Parmi les nouvelles que l'on m'a donné à lire, une se passe sur le continent antarctique, en terre Adélie, autour de la base Dumont d'Urville. L'auteur signale que ça se passe par un froid hiver de décembre. Aïe. Qui ne sait pas que l'Antarctique est dans l'hémisphère sud ? Qui ne sait pas que les saisons sont inversées par rapport à celles de l'hémisphère nord ? On continue. L'auteur se souvient des photos d'ours polaires et de pingouins dans ses livres d'école. Re-aïe ! Bon point, l'auteur précise qu'il fait froid. Par contre, ils n'auraient été que sept personnes sur toute la base. C'est bien peu. On y aurait dénombré quatre scientifiques (dont la morte), un mécanicien, un conducteur d'engin et un médecin. Si j'en crois le site officiel de cette base, au plus creux, on dénombre entre 25 et 35 personnes. Mais passons.

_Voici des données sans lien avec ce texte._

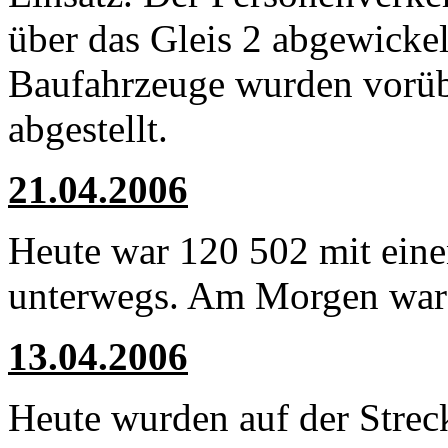
über das Gleis 2 abgewicke
Baufahrzeuge wurden vorüb
abgestellt.
21.04.2006
Heute war 120 502 mit eine
unterwegs. Am Morgen war d
13.04.2006
Heute wurden auf der Str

Une autre nouvelle raconte l'histoire d'un homme qui ne supporte pas un voisinage jugé trop bruyant. Il va user de techniques machiavéliques pour tuer tout le monde. Du genre, par exemple, d'un CD de la Callas qui aurait pour mérite de fondre en dégageant du gaz mortel à l'écoute. Ben voyons ! Autre trouvaille, une galette d'un produit qui, placé dans le réservoir d'une motocyclette entraînerait l'explosion de celui-ci et, par conséquence, la mort du pilote. Pourquoi pas ? Ou encore cette mère de famille qui reçoit par courrier des pilules amaigrissantes, qui acceptent de les avaler et qui s'endort au volant avant de percuter un camion. Mais bien sûr !

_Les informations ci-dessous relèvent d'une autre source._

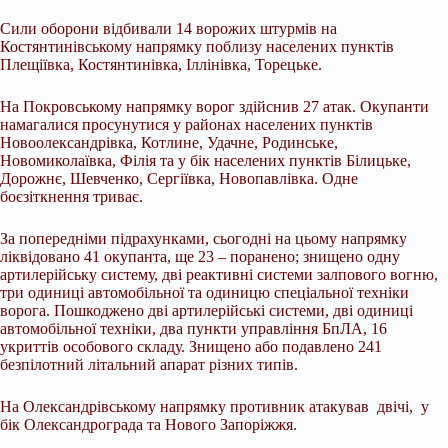
Сили оборони відбивали 14 ворожих штурмів на
Костянтинівському напрямку поблизу населених пунктів
Плещіївка, Костянтинівка, Іллінівка, Торецьке.
На Покровському напрямку ворог здійснив 27 атак. Окупанти
намагалися просунутися у районах населених пунктів
Новоолександрівка, Котлине, Удачне, Родинське,
Новомиколаївка, Філія та у бік населених пунктів Білицьке,
Дорожнє, Шевченко, Сергіївка, Новопавлівка. Одне
боєзіткнення триває.
За попередніми підрахунками, сьогодні на цьому напрямку
ліквідовано 41 окупанта, ще 23 – поранено; знищено одну
артилерійську систему, дві реактивні системи залпового вогню,
три одиниці автомобільної та одиницю спеціальної техніки
ворога. Пошкоджено дві артилерійські системи, дві одиниці
автомобільної техніки, два пункти управління БпЛА, 16
укриттів особового складу. Знищено або подавлено 241
безпілотний літальний апарат різних типів.
На Олександрівському напрямку противник атакував двічі, у
бік Олександрограда та Нового Запоріжжя.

Une autre nouvelle encore me laisse perplexe tant je ne comprends rien à l'histoire. Je l'ai pourtant lue trois fois. Là, je ne trouve rien à dire. Il est possible qu'il me manque des références, que je ne comprenne pas ce que l'autrice ou l'auteur a voulu dire. Avantage de cette nouvelle : elle ne fait que deux pages.
La quatrième, elle, est bien écrite. L'intrigue n'a pas grande importance (pour tout dire, on s'en fout). C'est plus un bel exercice d'écriture qu'une nouvelle policière, selon moi.

En conclusion, je dirai que c'est bien et méritoire d'accepter de participer mais qu'il ne faut pas s'y sentir obligé.